The son of body-horror maestro David Cronenberg (whose films could also be broadly described as eviscerating dives into the collision between flesh and technology) accepts inquiries about what his own identity as an artist might owe to his famous father have been inevitable. And though he maintains that every idea he’s pursued on screen has grown organically out of his own artistic preoccupations, Cronenberg believes the coldly cerebral vein of sci-fi he operates within is also embedded so deeply in his sense of self that he can’t cleanly trace it back to a single point of origin.
“It’s a process of the brain to essentially claim certain aspects of your experience,” he says. “That’s so basic to who we are as people and how we see ourselves in a day-to-day way. But once you start to pick apart what it is to have a self, it’s this entirely neurological sensation rather than something that exists in a tangible, concrete way.”
“Weird, shifting bodies”
Dissections of identity abound in Cronenberg’s work. Antiviral studies the general public’s sticky relationship with fame, envisioning a future where live viruses are harvested from sick celebrities and injected into their obsessed fans. Possessor follows a corporate assassin who seizes control of other people’s bodies in order to carry out her assignments, only to find herself battling for control of her current host. Infinity Pool, starring Alexander Skarsgård and Mia Goth, dives even deeper into questions Cronenberg has been asking since the start: how much of human civility amounts to a mask, held in place by society to conceal our most brutal biological impulses, and what would it take to make that mask slip?

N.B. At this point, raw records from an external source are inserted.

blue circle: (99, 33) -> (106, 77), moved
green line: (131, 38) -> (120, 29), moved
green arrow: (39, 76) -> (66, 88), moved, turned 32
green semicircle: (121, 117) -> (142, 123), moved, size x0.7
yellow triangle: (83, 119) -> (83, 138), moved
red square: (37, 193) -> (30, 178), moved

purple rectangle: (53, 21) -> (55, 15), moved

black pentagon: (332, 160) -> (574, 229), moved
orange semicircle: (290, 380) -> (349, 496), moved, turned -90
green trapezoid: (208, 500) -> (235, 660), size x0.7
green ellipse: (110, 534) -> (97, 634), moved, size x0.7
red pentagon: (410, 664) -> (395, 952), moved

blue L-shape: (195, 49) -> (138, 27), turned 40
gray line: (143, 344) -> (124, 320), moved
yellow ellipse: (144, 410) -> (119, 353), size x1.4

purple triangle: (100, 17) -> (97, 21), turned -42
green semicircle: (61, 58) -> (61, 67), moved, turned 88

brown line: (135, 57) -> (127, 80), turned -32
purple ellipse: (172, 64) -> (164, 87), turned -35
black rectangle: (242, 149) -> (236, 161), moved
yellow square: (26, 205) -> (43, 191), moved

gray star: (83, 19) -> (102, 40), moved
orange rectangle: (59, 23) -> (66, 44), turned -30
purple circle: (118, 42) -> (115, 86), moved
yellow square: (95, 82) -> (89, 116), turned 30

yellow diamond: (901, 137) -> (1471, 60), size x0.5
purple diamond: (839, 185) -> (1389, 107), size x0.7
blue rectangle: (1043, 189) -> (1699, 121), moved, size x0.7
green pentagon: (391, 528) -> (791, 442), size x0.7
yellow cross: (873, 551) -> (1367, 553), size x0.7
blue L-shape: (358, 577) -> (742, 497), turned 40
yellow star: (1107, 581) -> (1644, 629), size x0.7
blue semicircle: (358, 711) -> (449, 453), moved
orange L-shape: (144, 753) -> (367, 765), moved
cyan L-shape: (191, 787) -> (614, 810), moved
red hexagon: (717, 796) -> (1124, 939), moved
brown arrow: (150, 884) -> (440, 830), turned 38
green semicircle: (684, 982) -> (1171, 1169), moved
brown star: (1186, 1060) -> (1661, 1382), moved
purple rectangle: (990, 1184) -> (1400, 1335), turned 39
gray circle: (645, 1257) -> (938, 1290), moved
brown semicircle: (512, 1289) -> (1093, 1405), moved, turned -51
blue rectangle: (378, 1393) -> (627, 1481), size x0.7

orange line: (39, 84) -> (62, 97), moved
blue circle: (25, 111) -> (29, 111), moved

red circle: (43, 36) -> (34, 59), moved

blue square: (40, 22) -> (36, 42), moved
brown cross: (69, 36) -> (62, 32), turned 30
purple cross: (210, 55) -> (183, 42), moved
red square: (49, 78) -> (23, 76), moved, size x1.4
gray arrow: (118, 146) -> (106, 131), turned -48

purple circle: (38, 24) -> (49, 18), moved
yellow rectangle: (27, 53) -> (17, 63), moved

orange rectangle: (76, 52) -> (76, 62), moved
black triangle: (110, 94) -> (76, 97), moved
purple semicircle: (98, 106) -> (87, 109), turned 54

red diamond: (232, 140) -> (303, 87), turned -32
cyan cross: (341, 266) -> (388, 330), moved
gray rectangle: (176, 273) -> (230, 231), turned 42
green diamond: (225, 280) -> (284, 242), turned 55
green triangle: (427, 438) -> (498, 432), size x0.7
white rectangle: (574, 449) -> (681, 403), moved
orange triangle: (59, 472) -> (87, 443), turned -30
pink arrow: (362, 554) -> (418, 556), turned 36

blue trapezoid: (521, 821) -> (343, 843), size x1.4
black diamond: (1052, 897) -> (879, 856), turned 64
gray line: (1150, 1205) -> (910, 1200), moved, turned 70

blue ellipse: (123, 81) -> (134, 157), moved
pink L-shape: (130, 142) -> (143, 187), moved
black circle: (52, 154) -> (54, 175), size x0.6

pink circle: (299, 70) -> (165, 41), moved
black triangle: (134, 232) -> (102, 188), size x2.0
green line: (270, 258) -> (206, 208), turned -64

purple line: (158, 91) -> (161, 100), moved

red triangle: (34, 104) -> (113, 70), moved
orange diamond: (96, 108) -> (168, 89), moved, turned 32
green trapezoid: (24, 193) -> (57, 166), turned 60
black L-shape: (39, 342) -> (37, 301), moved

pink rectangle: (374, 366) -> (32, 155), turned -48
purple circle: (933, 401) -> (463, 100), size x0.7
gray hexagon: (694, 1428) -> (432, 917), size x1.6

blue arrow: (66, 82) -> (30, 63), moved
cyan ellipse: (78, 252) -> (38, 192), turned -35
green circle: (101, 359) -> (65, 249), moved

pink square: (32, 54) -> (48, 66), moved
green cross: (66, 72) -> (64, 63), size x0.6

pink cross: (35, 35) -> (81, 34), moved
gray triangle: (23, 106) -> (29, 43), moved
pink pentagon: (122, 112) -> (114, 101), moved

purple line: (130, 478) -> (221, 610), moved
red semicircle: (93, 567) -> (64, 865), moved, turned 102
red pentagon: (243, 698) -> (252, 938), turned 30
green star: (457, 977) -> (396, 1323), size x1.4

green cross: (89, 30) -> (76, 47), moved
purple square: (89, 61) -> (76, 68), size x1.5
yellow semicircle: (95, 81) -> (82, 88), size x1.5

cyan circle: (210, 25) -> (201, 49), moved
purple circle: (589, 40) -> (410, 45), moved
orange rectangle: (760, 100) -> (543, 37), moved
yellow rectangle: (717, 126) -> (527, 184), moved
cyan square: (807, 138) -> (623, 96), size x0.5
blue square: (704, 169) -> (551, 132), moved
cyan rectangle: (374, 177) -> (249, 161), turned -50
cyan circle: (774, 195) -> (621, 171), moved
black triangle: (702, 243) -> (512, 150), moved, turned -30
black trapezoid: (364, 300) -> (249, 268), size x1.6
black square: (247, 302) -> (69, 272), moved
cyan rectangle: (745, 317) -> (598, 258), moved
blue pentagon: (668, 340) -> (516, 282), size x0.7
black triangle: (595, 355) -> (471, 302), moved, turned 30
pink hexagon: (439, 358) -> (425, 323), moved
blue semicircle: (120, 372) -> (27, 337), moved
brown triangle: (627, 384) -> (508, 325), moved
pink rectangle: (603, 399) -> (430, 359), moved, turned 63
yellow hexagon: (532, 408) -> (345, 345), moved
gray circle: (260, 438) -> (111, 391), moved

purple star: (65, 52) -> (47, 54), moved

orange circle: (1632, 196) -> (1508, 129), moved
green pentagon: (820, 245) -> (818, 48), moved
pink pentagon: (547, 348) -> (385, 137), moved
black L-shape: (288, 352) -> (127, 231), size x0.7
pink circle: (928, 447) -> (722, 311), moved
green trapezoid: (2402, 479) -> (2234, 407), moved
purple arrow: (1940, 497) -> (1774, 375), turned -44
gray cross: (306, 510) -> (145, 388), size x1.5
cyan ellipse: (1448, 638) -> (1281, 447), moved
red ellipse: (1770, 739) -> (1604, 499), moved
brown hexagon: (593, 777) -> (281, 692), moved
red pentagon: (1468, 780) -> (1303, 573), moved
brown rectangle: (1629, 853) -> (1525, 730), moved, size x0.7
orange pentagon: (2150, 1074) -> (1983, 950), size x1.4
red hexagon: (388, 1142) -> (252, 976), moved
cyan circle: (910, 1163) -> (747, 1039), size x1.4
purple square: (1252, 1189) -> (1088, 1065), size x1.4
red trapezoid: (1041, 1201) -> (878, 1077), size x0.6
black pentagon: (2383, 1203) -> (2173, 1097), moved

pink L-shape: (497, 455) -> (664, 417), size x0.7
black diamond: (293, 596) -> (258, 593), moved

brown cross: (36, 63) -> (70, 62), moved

“In my films, I think the settings are not quite dystopian,” he says. “But they’re a bit closer to that.”
Set at a luxurious beach resort cordoned off from the rest of the tropical island of Li Tolqa, the film follows James (Skarsgård), a novelist on vacation who meets a surprisingly ardent fan in seductive resort-goer Gabi (Mia Goth). Beguiled, he sneaks out with her one night for a joyride around Li Tolqa, where the pair soon run afoul of the local authorities and discover the island’s brutal justice system. Suddenly facing execution, James is offered an alternative: for a steep price, he can take advantage of Li Tolqa’s unique “doubling” procedure, cloning himself and letting this identical double die in his place.
The initial seeds of Infinity Pool were planted 20 years ago, when Cronenberg visited a resort in the Dominican Republic, much like the one depicted in the film. What he found there unsettled him. “You didn’t see any of the surrounding country when you were being bussed in,” he remembers. “After driving through the dark, they dropped you directly into this resort compound surrounded by a razor-wire fence, and you weren’t able to leave. There was a weird Chinese restaurant, in this fake town you could go shop in without actually leaving the resort. At the end of your stay, they would bust you back in the day, and you would see this incredible poverty butting up against the resort.”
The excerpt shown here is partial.